The journey for the writer always begins with a blank space, and ideas can be formed if we sit with patience and allow them to form. Even a writer's block can be played with if we allow it to become part of the creative process.
The usual way of thinking about a writer's block is to perceive an imaginary impediment getting in the way of the creative flow. However, it is not necessary to view the block as an obstacle. What if instead, the writer took the block and began to explore it. What is it? Is it an obstacle? Is it an absence of ideas? Is it an absence of thought? Is it a desire for originality? There are many traps that we can find ourselves falling into. But are they real? No, they are imagined. Imagination is boundless, even though it can appear to trip us up to the extent that we find ourselves believing in it as our reality.

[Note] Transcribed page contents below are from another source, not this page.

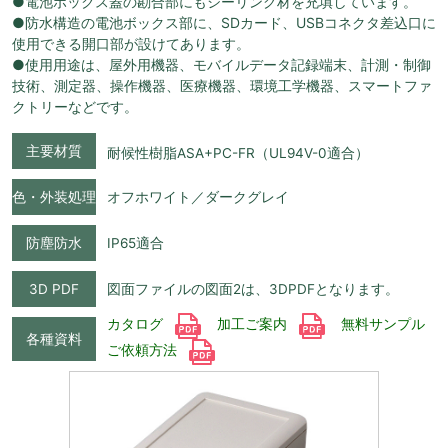
●電池ボックス蓋の勘合部にもシーリング材を充填しています。
●防水構造の電池ボックス部に、SDカード、USBコネクタ差込口に
使用できる開口部が設けてあります。
●使用用途は、屋外用機器、モバイルデータ記録端末、計測・制御
技術、測定器、操作機器、医療機器、環境工学機器、スマートファ
クトリーなどです。
主要材質
耐候性樹脂ASA+PC-FR（UL94V-0適合）
色・外装処理
オフホワイト／ダークグレイ
防塵防水
IP65適合
3D PDF
図面ファイルの図面2は、3DPDFとなります。
カタログ
加工ご案内
無料サンプル
各種資料
ご依頼方法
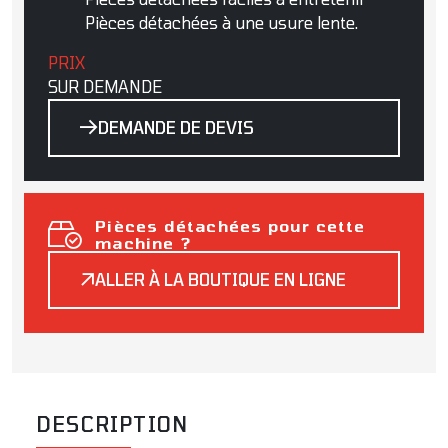
Pièces détachées à une usure lente.
PRIX
SUR DEMANDE
DEMANDE DE DEVIS
Pièces détachées pour cette
machine ?
ALLER À LA BOUTIQUE EN LIGNE
DESCRIPTION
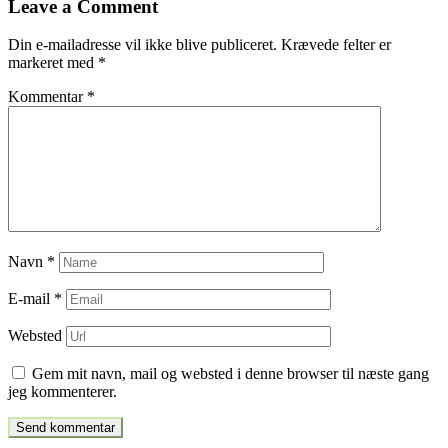
Leave a Comment
indlæg
Din e-mailadresse vil ikke blive publiceret.
Krævede felter er
markeret med
*
Kommentar
*
Navn
*
E-mail
*
Websted
Gem mit navn, mail og websted i denne browser til næste gang
jeg kommenterer.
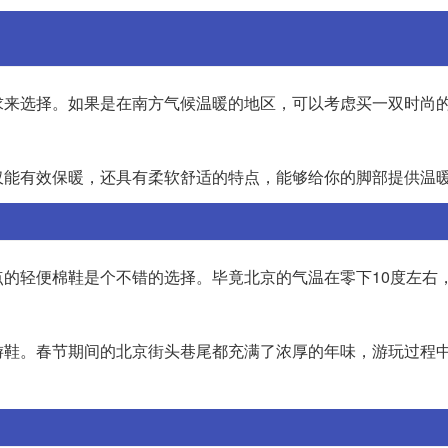
求来选择。如果是在南方气候温暖的地区，可以考虑买一双时尚
仅能有效保暖，还具有柔软舒适的特点，能够给你的脚部提供温
的轻便棉鞋是个不错的选择。毕竟北京的气温在零下10度左右
游鞋。春节期间的北京街头巷尾都充满了浓厚的年味，游玩过程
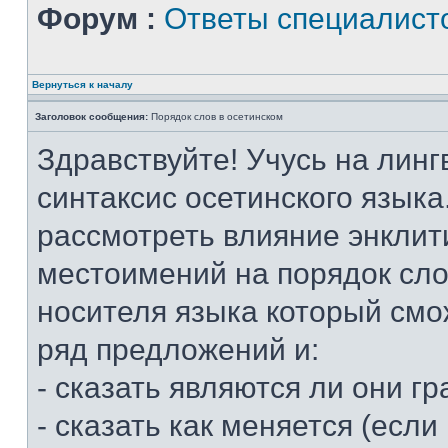
Форум :
Ответы специалист
Вернуться к началу
Заголовок сообщения:
Порядок слов в осетинском
Здравствуйте! Учусь на линг
синтаксис осетинского языка
рассмотреть влияние энклит
местоимений на порядок слов
носителя языка который смо
ряд предложений и:
- сказать являются ли они 
- сказать как меняется (если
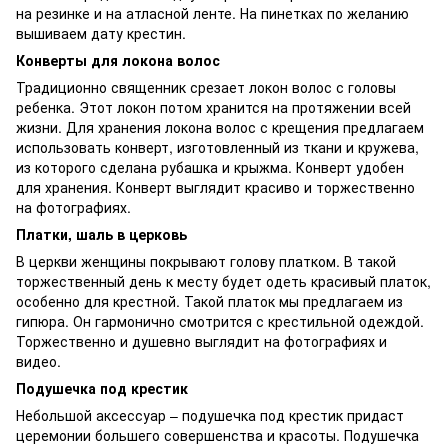
на резинке и на атласной ленте. На пинетках по желанию
вышиваем дату крестин.
Конверты для локона волос
Традиционно священник срезает локон волос с головы
ребенка. Этот локон потом хранится на протяжении всей
жизни. Для хранения локона волос с крещения предлагаем
использовать конверт, изготовленный из ткани и кружева,
из которого сделана рубашка и крыжма. Конверт удобен
для хранения. Конверт выглядит красиво и торжественно
на фотографиях.
Платки, шаль в церковь
В церкви женщины покрывают голову платком. В такой
торжественный день к месту будет одеть красивый платок,
особенно для крестной. Такой платок мы предлагаем из
гипюра. Он гармонично смотрится с крестильной одеждой.
Торжественно и душевно выглядит на фотографиях и
видео.
Подушечка под крестик
Небольшой аксессуар – подушечка под крестик придаст
церемонии большего совершенства и красоты. Подушечка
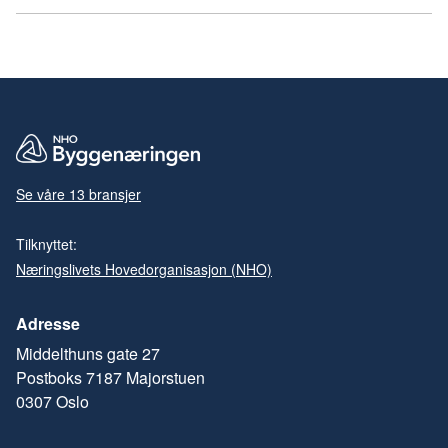
Se våre 13 bransjer
Tilknyttet:
Næringslivets Hovedorganisasjon (NHO)
Adresse
Middelthuns gate 27
Postboks 7187 Majorstuen
0307 Oslo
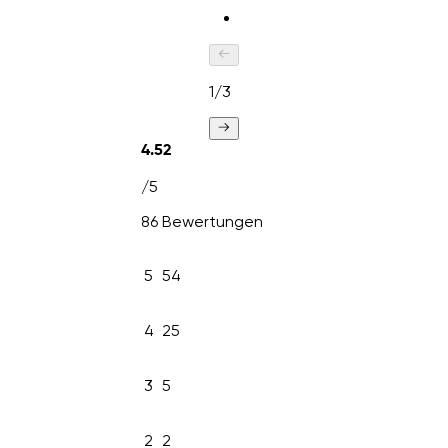
1
/
3
4.52
/5
86 Bewertungen
5
54
4
25
3
5
2
2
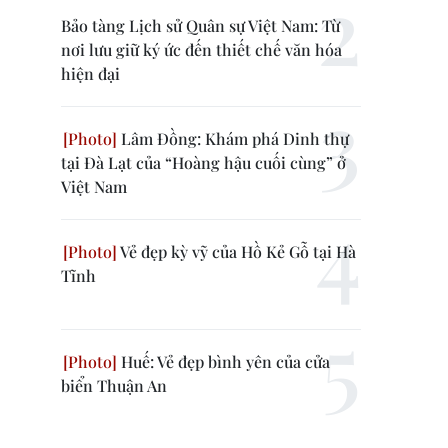
Bảo tàng Lịch sử Quân sự Việt Nam: Từ
nơi lưu giữ ký ức đến thiết chế văn hóa
hiện đại
Lâm Đồng: Khám phá Dinh thự
tại Đà Lạt của “Hoàng hậu cuối cùng” ở
Việt Nam
Vẻ đẹp kỳ vỹ của Hồ Kẻ Gỗ tại Hà
Tĩnh
Huế: Vẻ đẹp bình yên của cửa
biển Thuận An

Let's explore this thought a little more. A writer sits down to write. They are faced with the blank screen, or the blank page, and suddenly they begin to believe they have nothing to write about. They believe they are in the grip of a writer's block, and instead of ideas flowing from them to their keyboard, or through their pen, they sit with the blankness, getting nowhere. At this point, no doubt, they are feeling a little raw. There are emotions swirling inside them, and a story is forming inside their head. It is a story that they keep to themselves as they tie themselves up in its heaviness. Now they are the block. I do not know what emotion they are feeling. But for me the one that surfaces when I allow myself to believe in this type of block, I label doubt.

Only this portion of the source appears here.